The link between crystallography and solid-state physics, or more modernly, condensed-matter physics, is obvious. In a way, crystallography is to solid-state physics what mathematics is to the whole of physics — a language, with vocabulary and grammar, there to describe the physical world. And yet, although extensive, self-contained training in pure mathematics for students of physics has always, rightly, been considered essential, the situation is completely different for crystallography.

All too often, the curricula followed by university physics students don't feature a crystallography course: rather, the subject is typically crammed into a few introductory chapters of a solid-state physics course. That's a pity. There are a good many reasons for future physicists to study a stand-alone, in-depth crystallography module or programme. To start with, there is the sheer breadth of the subject. It takes time to fully appreciate and understand the subtleties of space groups; add in reciprocal space and diffraction (theory and experiment), plus incommensurate crystals, and your semester is already quite packed.

One major benefit of teaching crystallography as a separate subject is that it is a useful vehicle for introducing concepts that are common to so many branches of physics — symmetry, group theory, k-space, Fourier transforms, and scattering, to name but a few. Again, many of these concepts have particular relevance to solid-state physics (electronic band structure theory and the principles of lattice dynamics both heavily rely on reciprocal space, for example), but you'll also encounter them in basic quantum theory or the standard model of particle physics.

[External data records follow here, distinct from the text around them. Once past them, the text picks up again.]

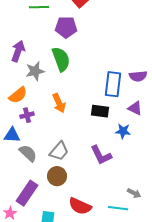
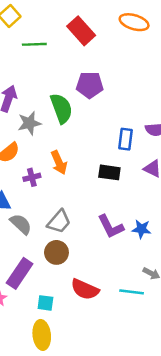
purple pentagon: (66, 27) -> (90, 85), moved
blue rectangle: (113, 84) -> (125, 139), size x0.7
purple cross: (27, 115) -> (32, 177), moved
blue star: (123, 131) -> (141, 229), moved

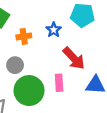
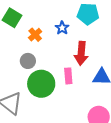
orange cross: (24, 36) -> (35, 35), turned -32
red arrow: (74, 58) -> (81, 53), turned 50

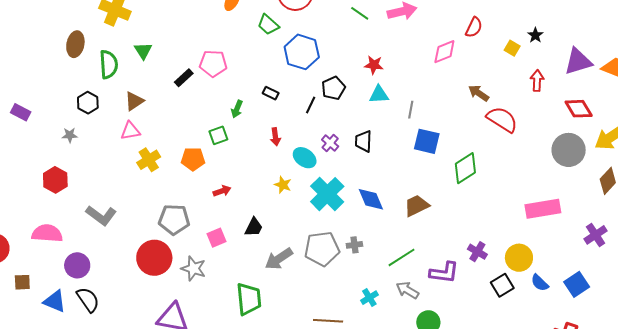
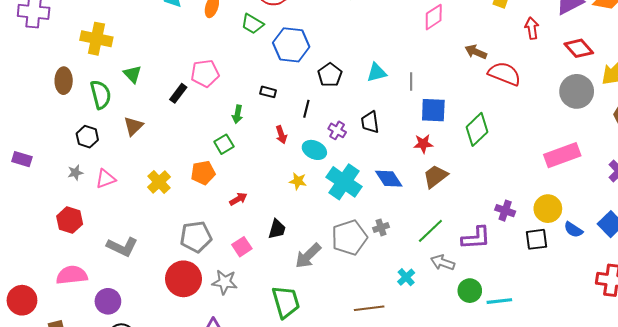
red star: (374, 65) -> (423, 144), moved
black line: (311, 105) -> (306, 109), moved
pink triangle: (130, 131) -> (106, 179), moved
black square: (502, 285) -> (536, 239), turned 35

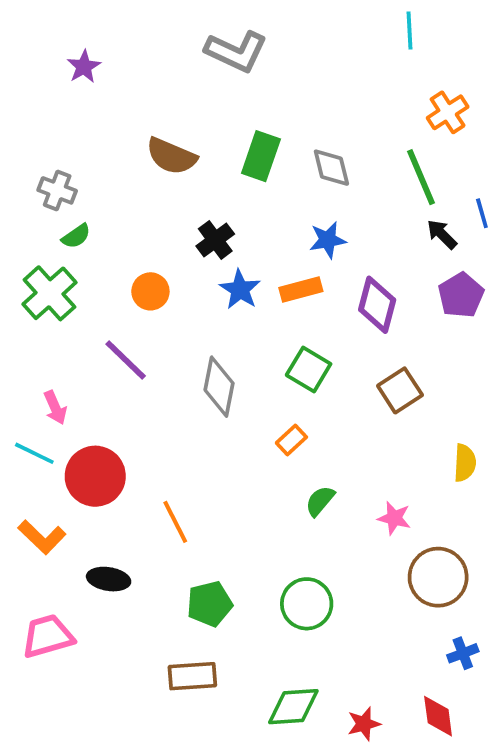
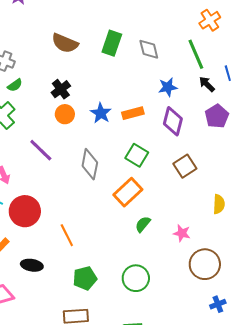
black cross: (215, 240) -> (61, 89), moved
blue star: (328, 240) -> (168, 87), moved
orange circle: (150, 291) -> (65, 114), moved
orange rectangle: (291, 440) -> (128, 192), size x1.8

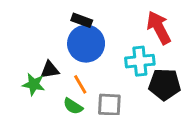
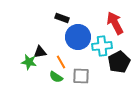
blue circle: (86, 44) -> (78, 37), moved
black pentagon: (165, 84) -> (119, 62), turned -30

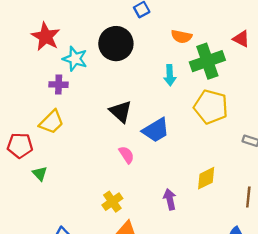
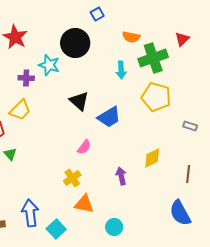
red triangle: (241, 39) -> (182, 39), turned 49
cyan star: (75, 59) -> (49, 65), moved
pink semicircle: (126, 155) -> (84, 147), moved, turned 70

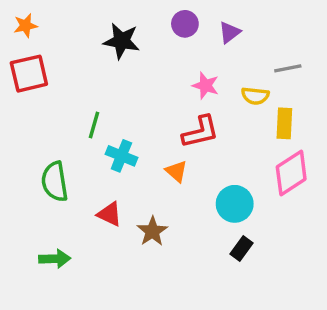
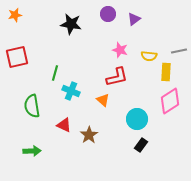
gray line: (288, 68) -> (179, 51), moved
red square: (29, 74) -> (17, 57), moved

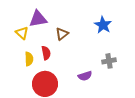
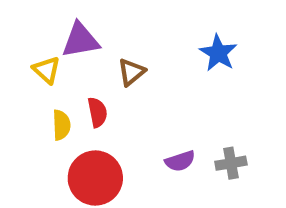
gray cross: (109, 61) -> (231, 163), moved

A planar tiling: but what is its 2D space group? Credit: © BART VERBERCK

A 'quick' introduction to crystallography simply doesn't pay off in the long run. Not all is cubic, mono-atomic, single-phase or defect-free. And although table-top X-ray diffractometers are now available that, at the push of a button, will give you the structure of a well-behaved sample within minutes, you're then on your own in attempting to understand why the structure is what it is, and what its physical implications (structure–property relationships) are. Indeed, to make the point that crystallography is perhaps not as straightforward as it may seem, here's a teaser: consider the pattern pictured here, and imagine it replicated infinitely horizontally and vertically. Try figuring out its 2D space group (or 'wallpaper' group) — it's rather subtle.

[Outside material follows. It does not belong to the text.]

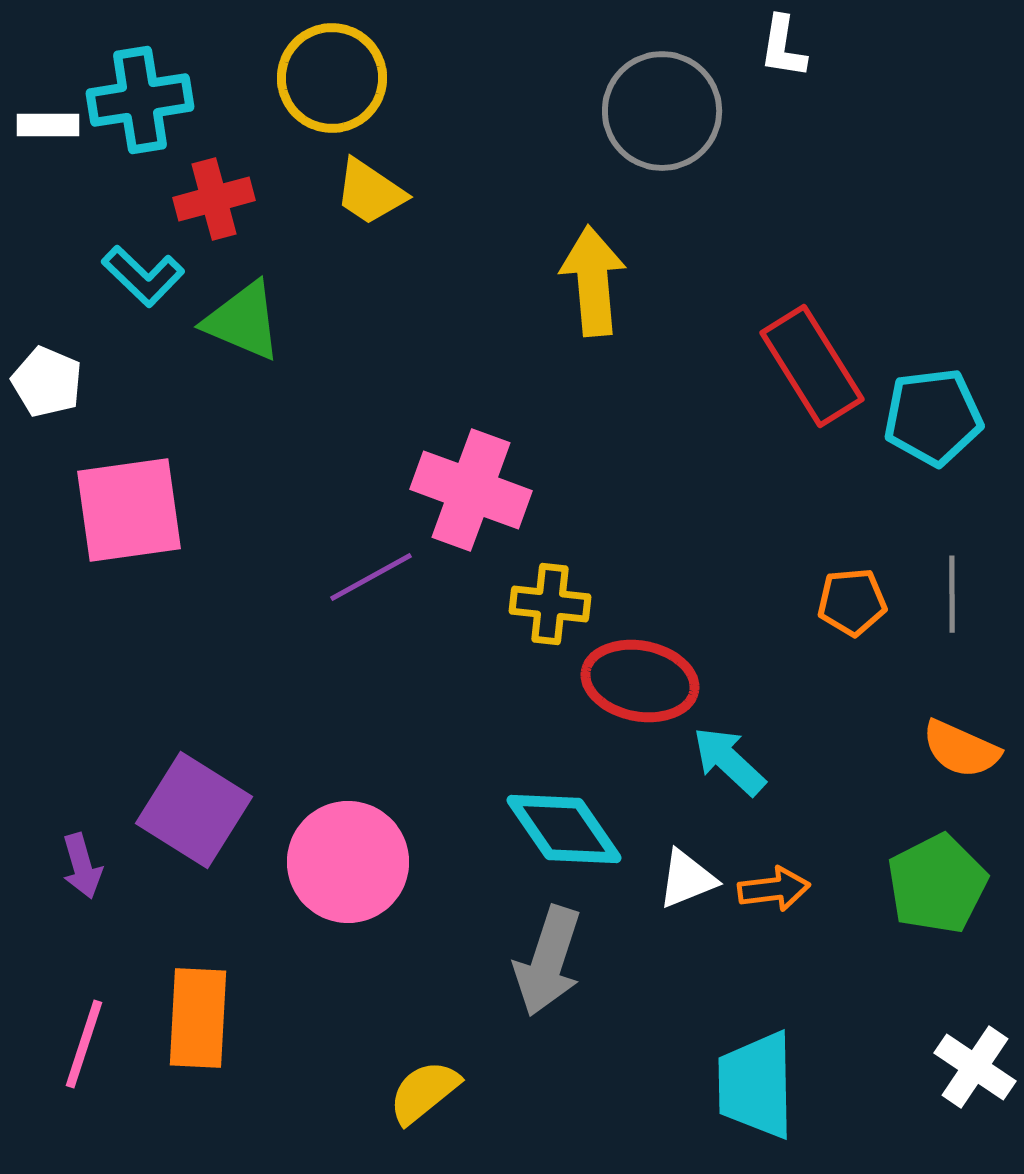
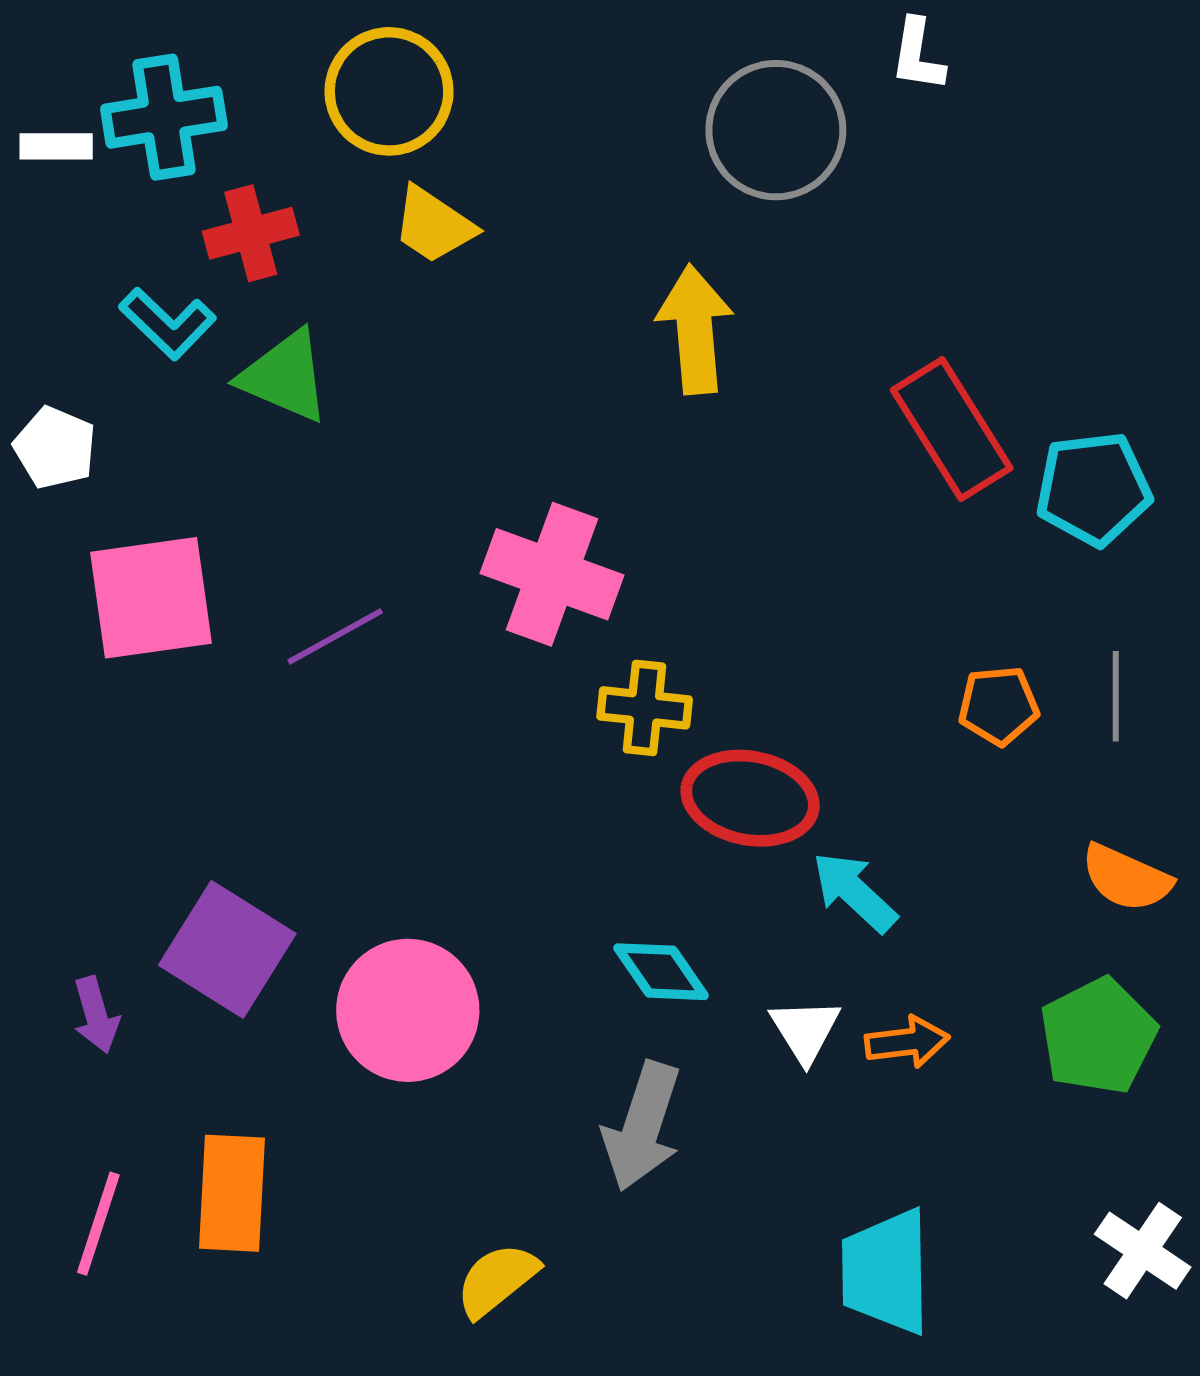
purple line: (371, 577) -> (335, 636), moved
cyan diamond: (564, 829) -> (661, 972), size x0.7
white triangle: (687, 879) -> (805, 1030), turned -40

The importance of crystallography, and its teaching, is — naturally — recognized by the IUCr. This International Year has many events jointly organized by the IUCr and UNESCO to promote crystallography, both for the general public and the scientific community. The IUCr also seeks to foster international collaboration: IUCr–UNESCO OpenLab is a new project aimed at boosting access to crystallographic knowledge and facilities for scientists all over the world.

Crystallography is as exciting as ever, and worth investing in — as the participants at the 23rd Congress and General Assembly of the IUCr, taking place this month in Montreal, Canada, will surely agree. (And if you happen to be there, pick up a free print copy of Nature Milestones in Crystallography!)